Ok I fully understand the mechanical aspect of old bindings, but what about the skis underneath? I have several pair of older skis in excellent visual condition that I like to use occasionally. How many times is it safe to put on new bindings?

Response from Dave Irons, long-time Ski Journalist, Ski Patrolman, And Venerable 

This is an interesting question.  There are so many variables there can be no definite answer.  In my pro patrol days, (120 days or more each season) my skis usually looked fine at the end of the season, but I got rid of them bindings and all.  They had been tuned so many times, there was little left of the edges and when skis are flexing, the fiberglass is actually breaking. By spring, these skis were noodles. Fortunately, I always had a ski company or shop to furnish new skis each year.  My concern with mounting new bindings would be how many times new holes would need to be drilled. This would be a question for the ski shop mechanic as each situation would have to be evaluated separately. James, take the skis to the shop. They will also know what binding would work best with the fewest new holes


  1. I am now just learning that my bindings that are more than five years old should be replaced on a pair of powder skis that have only been drilled once. These aren’t my everyday skis as they are used only during pillow light conditions here in Utah. (No, we don’t have powder every day.) Some manufactures allow for a longer window, but the ones I have need to be changed now. Lesson learned: Have a shop check the expiration date on any bindings you depend on that are more than five years old and consider the consequences if they are not replaced.

  2. Richard Kavey says:

    I don’t agree that a binding should be replaced after a set number of years. Factors such as the number of days on a bindings, the quality of the binding and advances in binding technology (e.g. Knee Binding) are all considerations. I have many sets of skis and bindings in my quiver – some much more than 5 years old that work perfectly well. Also, skis used for powder skiing put less stress on a binding than pounding through a rutted race course or high speed large radius turns on a icy, chattery surface. If you have questions as to how your binding is functioning, take it to a shop and have it DIN tested. And, never, ever put your skis on an open car roof rack to be salt and grit blasted.

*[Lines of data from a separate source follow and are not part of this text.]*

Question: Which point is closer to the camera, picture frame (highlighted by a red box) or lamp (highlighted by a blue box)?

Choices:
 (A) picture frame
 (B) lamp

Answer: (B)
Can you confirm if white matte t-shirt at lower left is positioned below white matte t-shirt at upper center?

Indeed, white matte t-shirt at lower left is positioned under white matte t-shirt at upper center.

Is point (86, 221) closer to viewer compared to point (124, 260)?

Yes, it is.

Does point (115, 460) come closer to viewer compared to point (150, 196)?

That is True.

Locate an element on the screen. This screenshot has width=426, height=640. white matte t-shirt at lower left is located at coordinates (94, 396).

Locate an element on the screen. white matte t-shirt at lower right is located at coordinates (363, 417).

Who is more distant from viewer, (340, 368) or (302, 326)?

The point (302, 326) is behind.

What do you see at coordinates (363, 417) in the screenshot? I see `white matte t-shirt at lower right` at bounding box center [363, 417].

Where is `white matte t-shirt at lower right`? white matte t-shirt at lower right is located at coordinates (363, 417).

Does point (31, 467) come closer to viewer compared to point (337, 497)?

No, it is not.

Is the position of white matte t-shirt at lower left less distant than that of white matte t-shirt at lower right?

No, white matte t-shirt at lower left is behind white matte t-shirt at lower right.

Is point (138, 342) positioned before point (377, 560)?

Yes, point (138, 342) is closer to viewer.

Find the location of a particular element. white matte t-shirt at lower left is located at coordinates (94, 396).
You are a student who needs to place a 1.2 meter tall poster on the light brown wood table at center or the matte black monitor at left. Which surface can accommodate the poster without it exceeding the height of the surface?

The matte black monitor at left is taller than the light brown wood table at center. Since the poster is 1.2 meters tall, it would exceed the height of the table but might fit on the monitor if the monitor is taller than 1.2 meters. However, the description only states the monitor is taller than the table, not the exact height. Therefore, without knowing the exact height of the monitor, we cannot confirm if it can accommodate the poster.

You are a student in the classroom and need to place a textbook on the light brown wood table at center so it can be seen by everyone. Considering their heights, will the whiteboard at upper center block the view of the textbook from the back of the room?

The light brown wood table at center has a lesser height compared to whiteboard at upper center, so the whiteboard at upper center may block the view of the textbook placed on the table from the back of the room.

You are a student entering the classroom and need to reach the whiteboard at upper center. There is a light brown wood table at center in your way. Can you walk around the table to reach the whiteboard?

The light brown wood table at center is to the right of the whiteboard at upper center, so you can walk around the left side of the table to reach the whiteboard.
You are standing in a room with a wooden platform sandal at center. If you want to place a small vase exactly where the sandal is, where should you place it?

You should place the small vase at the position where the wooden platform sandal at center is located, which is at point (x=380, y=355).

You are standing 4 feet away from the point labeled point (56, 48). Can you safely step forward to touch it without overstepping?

  3. Chris Stannnard says:

    I hate to disagree with James and I am sure that, when skis have been as hard used as his are, he is wise to replace them. But he is wrong about fibre glass in general. The way it works is that the glass fibre provides the strength and the resin holds it together and allows the structure to flex. When designing skis I am sure the designers will allow for the flex without the structure being damaged in ordinary circumstances and that is before you remember the wood or Titanium core. Thus in normal circumstances skis should not be damaged by use within their design limits. However like us, age will catch up with all structures and skis are no different.
    For a normal skier, skiing 40 or so days a year if you are lucky and stopping for lunch etc it will take you some years to match James hours. The only reason I changes my skis recently was that at 80 my old skis were a bit to demanding. My grandson (17) grabbed them with glee and says they are still amazing although they are five years old.

  4. “How many times is safe to put on new bindings?”
    As much as you want… until the skis break. 1 – It is not recommended to drill new holes too close to the old ones (at least 5-7 mm away). 2 – Filling in the old holes with epoxy mixed with chopped glass fibers is way better for the core durability than using plugs made of ABS plastic. 3 – Ski bindings life is limited by decisions of the manufacturers. Every year certified ski services obtain a copy of Binding Liability Indemnification, which includes a list of indemnified bindings. Typically bindings older than 10 years are not in the list. They may work well for many years, but the legitimate service will not touch them. Some services may agree to do the release test for you in case you sign a waiver. 4 – Skis technically have no life limit. Keep checking them for major cracks in edges or/and a sidewall (which can be a sign of a broken core). Most ski issues can be repaired, it is a question of money, time, knowledge, and skills. Though as with TVs, computers, or shoes, people prefer to buy something new rather than to invest in repair of the old stuff. Many skiers will buy new skis only because they think the construction or the graphic design isn’t cool anymore. P.S. Here is an example of Atomic/Salomon/Armada… 2019-2020.

    • More on the “indemlist” – my understanding is that 10 or 6 years of age is not the only reason for manufacturers to take a particular model off the list. They may have other reasons (defects, returns, high level of accidents) which they do not disclose. So age is just a number, not a reason:))

  5. Greetings from Australia

    I have put new bindings on my Fischer skis this month. My shop asserted a noise was produced when tightening the toe piece.

    Am interested in a previous comment about DIN.

    Welcome any clarification.

    • Did they mean noise while adjusting your DIN setting on your NEW bindings from 2019/2020? If yes, what sort of noise? Clicks? Or did they mean the mounting screws? Can you please elaborate on your question “about DIN”. Regards.